Pennsylvania Gov. Josh Shapiro announced that he would line-item veto the $100 million voucher proposal in the state budget. Initially supportive of the school choice program, Gov. Shapiro reversed course after Democratic legislators refused to support it.
In Ohio, Gov. Mike DeWine signed the state’s budget into law, expanding the state’s voucher program. Families making up to 450% of the federal poverty line are now eligible for vouchers. Additionally, the new budget increased the voucher’s value by 12%, giving recipients in grades K-8 approximately $6,200 and recipients in high school $8,400.
What to watch
Tennessee residents support more school choice. New polling from Tennessee’s Beacon Center, a free market policy group, found nearly 70% of 1,120 respondents either “strongly supported” or “somewhat strongly” expanding the state’s education savings accounts (ESA) pilot program. These accounts are currently available to students in Hamilton and Knox counties who previously attended public schools identified as performing in the lowest 10%. ESA recipients’ families’ incomes cannot exceed double the “federal income eligibility guidelines for free lunch,” The Center Square reported.
Iowa ESA applicants more than double projected estimates. When policymakers signed the state’s universal education savings accounts into law last year, they expected approximately 14,000 students would apply to the program. Yet, Gov. Kim Reynolds announced this month that more than 29,000 students had applied.
School choice could have another chance in Texas. Gov. Greg Abbott has promised to call a legislative special session for education. Texas policymakers, however, noted that school choice proposals must include significant accountability measures. “I just don’t see a pathway of public dollars flowing into private education if there’s not accountability,” Republican Rep. Keith Bell said.

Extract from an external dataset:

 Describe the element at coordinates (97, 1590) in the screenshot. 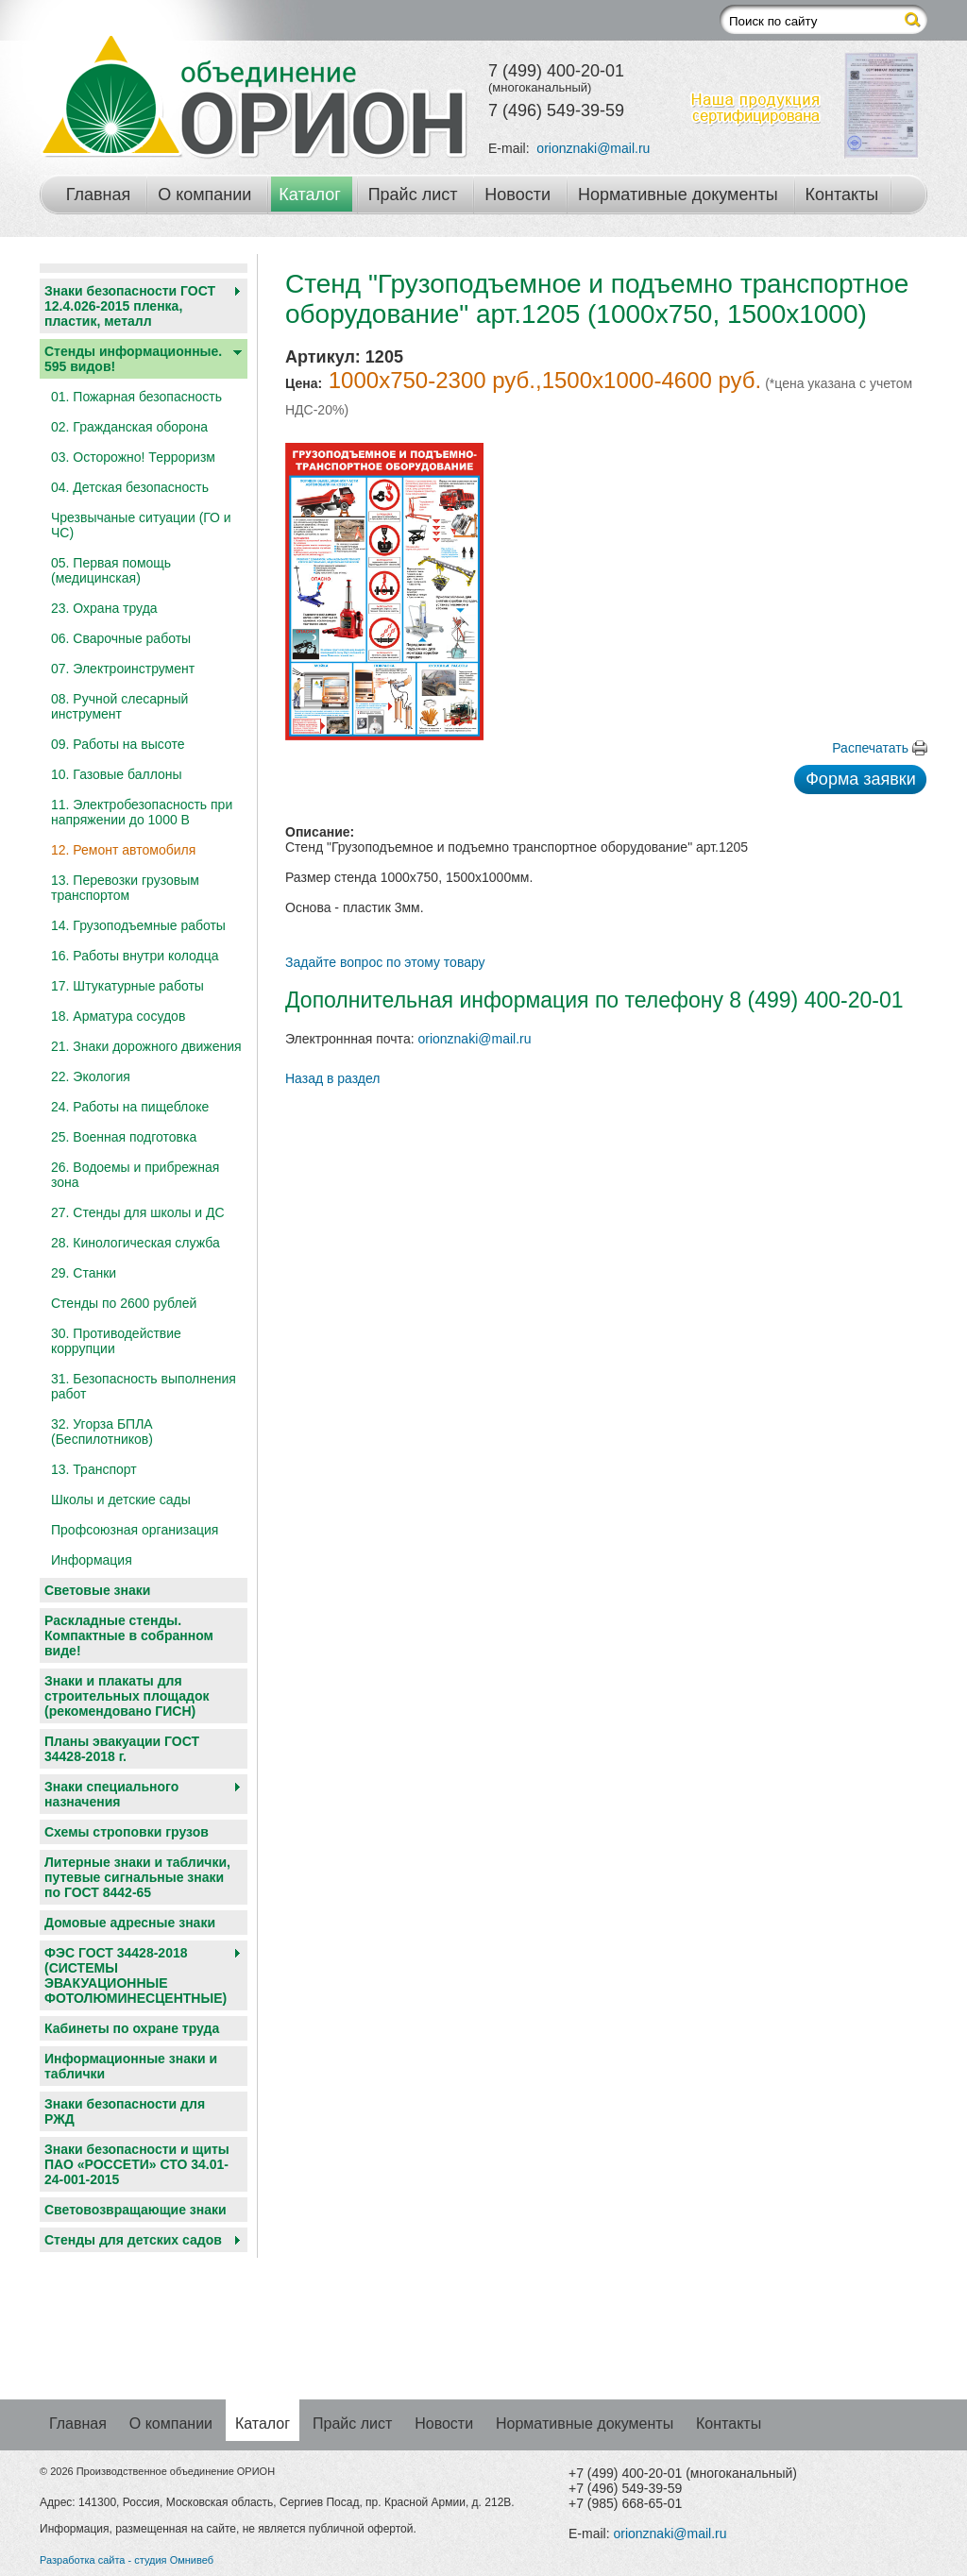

Florida’s school choice applications explode. Step Up For Kids’ Scott Kent told Axios that the organization has received almost 177,000 applications for Florida’s tax-credit scholarship and the Family Empowerment Scholarship for Educational Options programs. These applications represent about 245,000 students. Florida passed a law this year making all students, regardless of income, eligible for a voucher of about $8,000 a year.
Recommended Reading
Implementing K–12 Education Savings Accounts
Nicole Stelle Garnett and Mike Q. McShane at Manhattan Institute
“ESA programs are not going to stand up on their own. It is going to take thoughtful management from both the public and private sectors to ensure that the rules, regulations, policies, and procedures drafted to implement the programs reflect the desires and intentions of the legislators who created them. It is going to take innovation in the tech space to create the kinds of platforms that will make navigating the onboarding families and use of ESA dollars seamless and straightforward.”
The 123s of School Choice 2023 Edition
EdChoice Staff at EdChoice
“Almost 190 empirical studies of school choice programs have been published to date; few education reforms have been researched as extensively. Generally, each study provides something different—a different program to study, different ages of the program, and different research methods. Perhaps most notably, these studies look at a variety of outcomes.”
A Poor Poverty Measure
Ishtiaque Fazlul, Cory Koedel, and Eric Parsons at Education Next
“Yet a close look shows that free and reduced-price meal designations in the National School Lunch Program are grossly inaccurate indicators of family income. Using administrative data from Missouri, we find that student enrollment in the program is oversubscribed by about 40 to 50 percent relative to stated income-eligibility rules. This finding is not unique to Missouri. We see the same basic pattern in an extended sample of 27 states. Moreover, this is not a recent phenomenon.”